After the fall of the FTX platform and the arrival of crypto winter, European banks are preparing to distance themselves in 2023 from the most problematic virtual currencies, which are those that do not have any physical support, including bitcoin or ethereum. The same will not happen with those that are based on real assets, those known as stablecoins.

Starting this year, banks will activate their firewalls to leave as little trace as possible of problematic cryptocurrencies on their balance sheets. The objective is that in no case will they reach a weight greater than 2% of the capital in the coming years, according to the Fitch credit rating agency in a report.

In December, the Basel Committee on Banking Supervision approved new standards for the treatment of cryptocurrencies.
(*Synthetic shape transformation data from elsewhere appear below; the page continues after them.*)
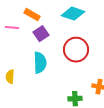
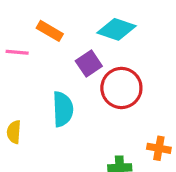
purple square: (41, 34) -> (89, 64), moved

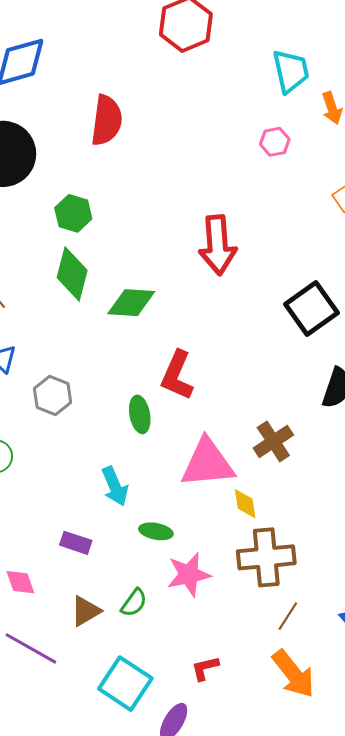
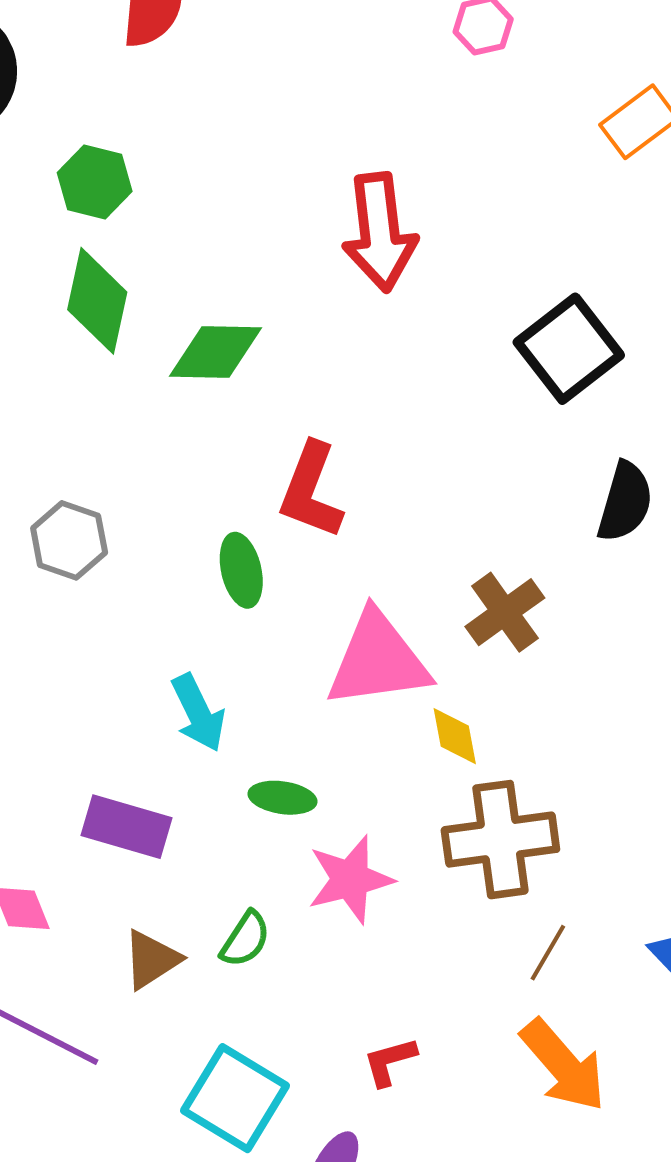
purple rectangle: (76, 543) -> (126, 827), size x1.4

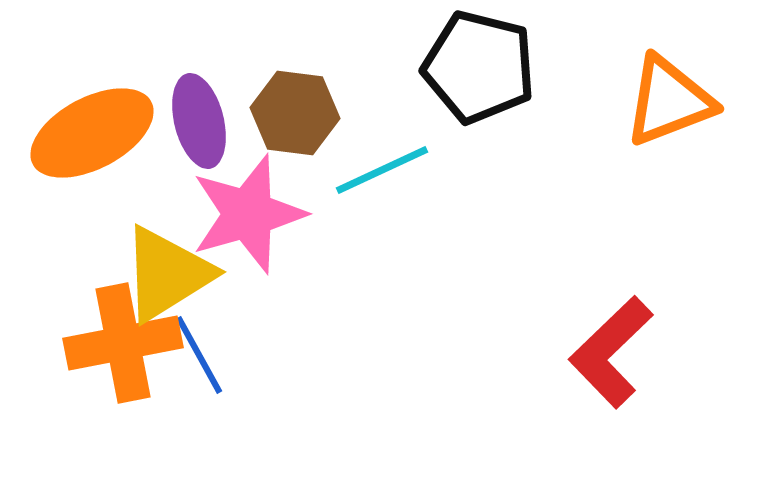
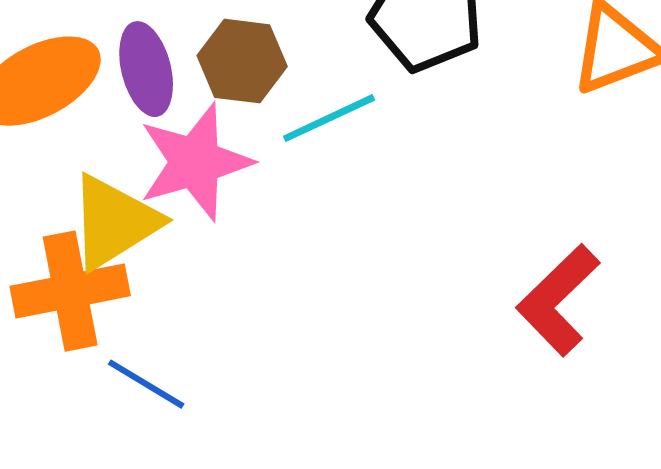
blue line: (199, 355) -> (146, 384), moved, turned -30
The rules will be applied before 2025, but the implementation is more advanced in the euro zone, where the ECB pressures banks to maintain maximum prudence in the face of interest rate rises and new tensions in the financial market.

Fitch believes that banks will initially stop accepting the most speculative cryptocurrencies as collateral when granting loans. It will be your most immediate response to the incorporation of crypto into the elements that compute in the capital requirements.

In Basel jargon, supervisors distinguish two types of virtual currencies. There are those of Group One, which are the stablecoins, and those of Group Two, responsible for events such as the fall of FTX.

Fitch calculates that the exposure of the main banks to problematic crypto, those of Group Two, was barely equivalent to 9.4 billion euros before the crypto winter, or 0.01% of their assets.

The forecast is that from now on the banks will stay away from Group Two, but without demonizing digital currencies, since they will take advantage of their new role as intermediaries in the less risky part of the business, that of Group One.

“Once the new standard is translated into national law, it will predictably encourage more banks to test the waters of tokenized assets” from Group One, Fitch says.

Banks support initiatives such as the digital euro and believe that blockchain technology is set to revolutionize business.